McConnell and the GOP were only interested in lavishing more tax breaks and subsidies on big corporations and their wealthy cronies, along with dismantling Medicare, Medicaid, Social Security, and abolishing all business and industrial oversight to allow their cronies unfettered plundering.
Americans, meanwhile, were beginning to understand that slashing taxes for the rich had simply concentrated 84% of the nations wealth into the hands of just 20% of the nation's wealthiest, while 40% of the nation's poorest had to make do splitting just three-tenths of one percent of the nation's wealth. Americans were beginning to understand slashing taxes for the rich and big corporations simply encouraged mergers, consolidations, layoffs, union-busting, outsourcing, and offshoring.
Americans were beginning to understand slashing taxes for the rich empowered billionaires to use their accumulated fortunes as blunt instruments to bludgeon the American policy-making process with their armies of lawyers, lobbyists and fawning politicians. Coal magnates Charles and David Koch had $50 billion to fund their Americans for Prosperity schemes. Media mogul Rupert Murdoch had $7 billion to funnel into the Tea Party.
Which was why poll after poll revealed Americans wanted millionaires to pay more in taxes.
- A Gallup Poll from September 20 found 70% favored increasing taxes on corporations by eliminating certain tax deductions, and 66% favored increasing income taxes on those making $200,000 or much, much more a year.
- The Economist/YouGov Poll taken Sept. 24-27 found 68% favored raising taxes on families making more than $1 million a year, and 55% favored raising taxes on families making more than $250,000 a year.

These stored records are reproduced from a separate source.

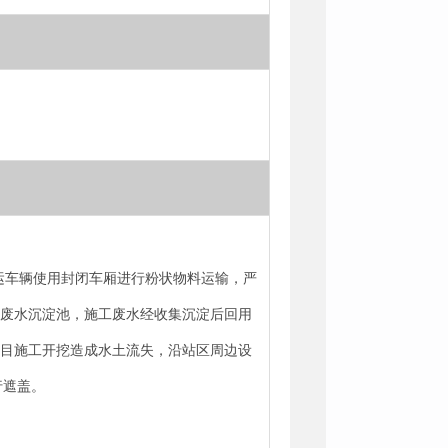
外运车辆使用封闭车厢进行粉状物料运输，严
时废水沉淀池，施工废水经收集沉淀后回用
项目施工开挖造成水土流失，沿站区周边设
行遮盖。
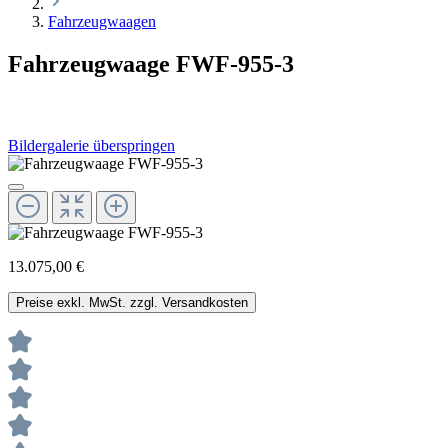
Fahrzeugwaagen
Fahrzeugwaage FWF-955-3
Bildergalerie überspringen
13.075,00 €
Preise exkl. MwSt. zzgl. Versandkosten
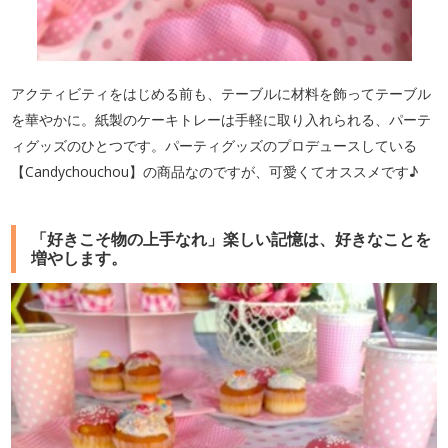
アクティビティをはじめる前も、テーブルに材料を飾ってテーブル
を華やかに。紙製のケーキトレーは手軽に取り入れられる、パーテ
ィグッズのひとつです。パーティグッズのプロデュースしている
【Candychouchou】の商品なのですが、可愛くてオススメです♪
「好きこそ物の上手なれ」楽しい記憶は、好きなことを
増やします。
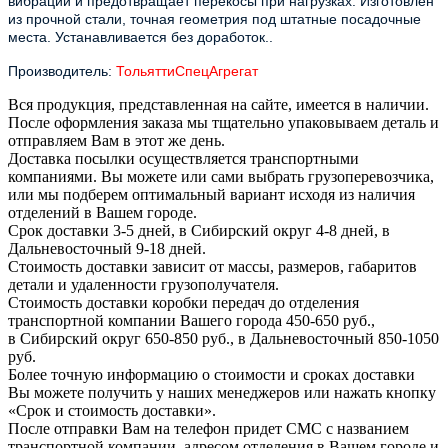
вибрации и предотвращает перекосы при нагрузках. Изготовлен
из прочной стали, точная геометрия под штатные посадочные
места. Устанавливается без доработок..
Производитель:
ТольяттиСпецАгрегат
Вся продукция, представленная на сайте, имеется в наличии.
После оформления заказа мы тщательно упаковываем деталь и
отправляем Вам в этот же день.
Доставка посылки осуществляется транспортными
компаниями. Вы можете или сами выбрать грузоперевозчика,
или мы подберем оптимальный вариант исходя из наличия
отделений в Вашем городе.
Срок доставки 3-5 дней, в Сибирский округ 4-8 дней, в
Дальневосточный 9-18 дней.
Стоимость доставки зависит от массы, размеров, габаритов
детали и удаленности грузополучателя.
Стоимость доставки коробки передач до отделения
транспортной компании Вашего города 450-650 руб.,
в Сибирский округ 650-850 руб., в Дальневосточный 850-1050
руб.
Более точную информацию о стоимости и сроках доставки
Вы можете получить у наших менеджеров или нажать кнопку
«Срок и стоимость доставки».
После отправки Вам на телефон придет СМС с названием
транспортной компании, адресом отделения в Вашем городе и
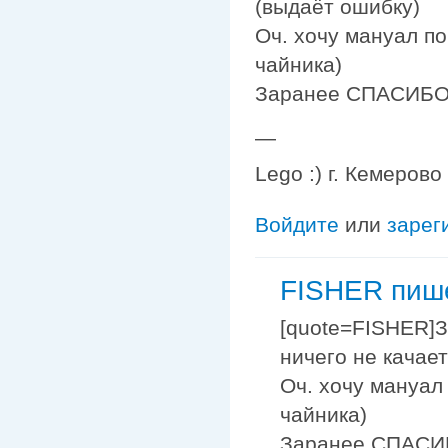
(выдаёт ошибку)
Оч. хочу мануал по
чайника)
Заранее СПАСИБО !
—
Lego :) г. Кемерово
Войдите
или
зарег
FISHER пише
[quote=FISHER]З
ничего не качае
Оч. хочу мануал
чайника)
Заранее СПАСИБО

- An Aug. 9 Marist poll found 68% of Americans favored raising taxes on those making $250,000 or much, much more a year, and 60% favored eliminating subsidies for oil and gas companies.
- A CNN/ORC poll released Aug. 10 found 63% believed Congress should raise taxes on businesses and higher income Americans.
- A Washington Post/ABC News poll taken July 14-17 found 72% favored raising taxes on those making $250,000 or much, much more a year to reduce the national debt.
Just as slashing taxes for the rich in the years leading up to the Great Depression of the 1930s caused wealth to accumulate in the hands of the few and choked off economic growth, thirty years of slashing taxes for, and lavishing subsidies on, the rich sequestered vast sums of American wealth in arcane financial instruments and choked off economic activity.
"Karl Marx was right," New York University economist Nouriel Roubini ruffled feathers recently. "At some point, capitalism can self-destroy itself. That's because you cannot keep on shifting income from labor to capital without not having an excess capacity and a lack of aggregate demand."
Of course, any economist not getting fat paychecks from Rupert Murdoch and Fox News understood businesses weren't hiring in America because Americans weren't buying enough goods and services to warrant putting on extra shifts or building new plants. Americans weren't buying because they were tapped out from decades of stagnating wages and unemployment, mountains of consumer debt, and having to pay more for things that used to be free: Parking, tolls, museums, school supplies, personal security.
And, as demand wasn't coming from consumers, any economist not getting fat paychecks from Rupert Murdoch and Fox News understood the government should be acting as the consumer of last resort, and kick-starting demand by fixing the $2 trillion in infrastructure that needed fixing, or building a high-speed rail network, or bringing broadband access to all Americans, or putting solar panels on everyone's roofs.
And paying for it by taxing the millionaires, billionaires and big corporations Republicans kept referring to with hallowed reverence as Job Creators, but who weren't actually creating any jobs.